§ **Exercise aim**
In the listing below, locate the lines that hold "cual" and copy them.

----- Input records

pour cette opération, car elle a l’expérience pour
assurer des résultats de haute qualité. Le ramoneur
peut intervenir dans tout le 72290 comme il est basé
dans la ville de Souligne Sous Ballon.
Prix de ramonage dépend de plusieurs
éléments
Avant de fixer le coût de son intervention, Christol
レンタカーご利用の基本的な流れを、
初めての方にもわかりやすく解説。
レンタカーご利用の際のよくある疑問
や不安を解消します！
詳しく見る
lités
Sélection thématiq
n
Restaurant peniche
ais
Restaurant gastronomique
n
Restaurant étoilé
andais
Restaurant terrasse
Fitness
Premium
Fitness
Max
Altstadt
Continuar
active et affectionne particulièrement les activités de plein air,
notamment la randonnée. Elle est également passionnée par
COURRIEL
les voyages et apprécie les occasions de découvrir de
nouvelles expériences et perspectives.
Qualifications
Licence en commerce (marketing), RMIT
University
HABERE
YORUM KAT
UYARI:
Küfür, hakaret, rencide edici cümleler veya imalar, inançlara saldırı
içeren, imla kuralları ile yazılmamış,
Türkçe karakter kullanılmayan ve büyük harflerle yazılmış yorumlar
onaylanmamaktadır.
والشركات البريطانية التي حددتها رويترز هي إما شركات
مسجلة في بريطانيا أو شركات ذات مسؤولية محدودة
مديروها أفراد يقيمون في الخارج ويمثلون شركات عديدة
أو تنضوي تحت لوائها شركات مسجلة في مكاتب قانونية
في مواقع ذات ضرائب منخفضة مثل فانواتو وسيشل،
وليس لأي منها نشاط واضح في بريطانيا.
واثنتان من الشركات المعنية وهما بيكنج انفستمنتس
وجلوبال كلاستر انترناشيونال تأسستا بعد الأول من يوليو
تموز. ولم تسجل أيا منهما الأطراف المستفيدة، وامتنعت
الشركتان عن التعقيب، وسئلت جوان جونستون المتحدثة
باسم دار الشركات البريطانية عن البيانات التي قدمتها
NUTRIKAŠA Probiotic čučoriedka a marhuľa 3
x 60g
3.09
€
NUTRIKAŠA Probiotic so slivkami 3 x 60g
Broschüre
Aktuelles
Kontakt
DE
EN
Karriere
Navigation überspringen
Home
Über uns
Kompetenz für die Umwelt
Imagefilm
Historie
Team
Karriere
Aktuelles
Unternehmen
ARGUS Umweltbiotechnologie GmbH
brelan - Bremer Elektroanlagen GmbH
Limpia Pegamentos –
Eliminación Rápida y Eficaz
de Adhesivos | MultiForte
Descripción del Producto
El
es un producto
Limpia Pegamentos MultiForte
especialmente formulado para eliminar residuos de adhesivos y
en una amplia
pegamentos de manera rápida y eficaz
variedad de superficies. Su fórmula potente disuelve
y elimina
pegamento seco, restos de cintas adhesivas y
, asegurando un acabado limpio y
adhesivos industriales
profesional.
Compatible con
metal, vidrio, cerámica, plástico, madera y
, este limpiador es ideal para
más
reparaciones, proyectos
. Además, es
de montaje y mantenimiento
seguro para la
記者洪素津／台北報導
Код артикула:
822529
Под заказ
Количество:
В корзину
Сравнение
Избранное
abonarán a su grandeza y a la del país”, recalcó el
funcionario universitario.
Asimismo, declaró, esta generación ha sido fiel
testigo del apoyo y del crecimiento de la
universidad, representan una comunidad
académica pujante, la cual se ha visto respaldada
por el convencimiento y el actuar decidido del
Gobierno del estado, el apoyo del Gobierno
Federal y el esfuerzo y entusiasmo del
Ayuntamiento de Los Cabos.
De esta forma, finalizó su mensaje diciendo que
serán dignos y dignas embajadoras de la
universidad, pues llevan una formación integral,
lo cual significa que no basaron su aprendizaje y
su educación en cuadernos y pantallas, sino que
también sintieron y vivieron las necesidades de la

----------

§ **Your response**
académica pujante, la cual se ha visto respaldada
lo cual significa que no basaron su aprendizaje y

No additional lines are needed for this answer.